Back to homepage

How We Used Agents to Produce a 6,000-Line TLAPS Proof

We recently made progress in the formal verification of distributed protocols. Building on our prior work on automatically inferring inductive invariants for distributed protocols, we used an agentic harness to automate the generation of TLAPS proof scripts. This post focuses on that proof-generation step.

More specifically, for a protocol at the scale of MongoLoglessDynamicRaft, we have connected the following pipeline:

Automatically infer inductive invariants -> automatically write TLAPS proofs -> prove safety properties

Most importantly, the TLAPS proof phase receives no protocol-specific prompts or manually written lemmas. The agent sees the protocol, inductive invariants, proof goal, and general proof feedback; by repeatedly advancing proof obligations, it eventually produces a complete proof.

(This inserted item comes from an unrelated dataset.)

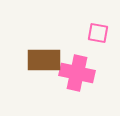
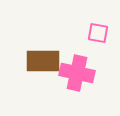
brown rectangle: moved 1 px left, 1 px down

This proof draft contains 6,308 lines of TLAPS code, all generated by the agent.

Proof file:

MongoLoglessDynamicRaft_IndAuto_ProofDraft.tla

Background: Why This Is Difficult

Safety proofs for distributed protocols usually face two hurdles. The first is finding sufficiently strong inductive invariants. This is difficult because a protocol designer must identify conditions across many states and execution paths that are strong enough to imply the safety property while remaining preserved by every protocol action. The second is turning these invariants into mechanically checked TLAPS proofs, which is often more time-consuming: the proof must be decomposed into many fine-grained proof obligations, each supplied with the necessary assumptions, definition unfoldings, and intermediate reasoning. Historically, formally proving the safety of a realistic protocol has required substantial effort on both tasks. Our result automatically generates TLAPS-checkable proof scripts after automatically inferring inductive invariants.

What We Did

The target protocol in this experiment is MongoLoglessDynamicRaft. It is not a toy protocol: it includes dynamic configurations, terms, server states, and configuration propagation, making it structurally complex enough to reflect realistic distributed-protocol proofs.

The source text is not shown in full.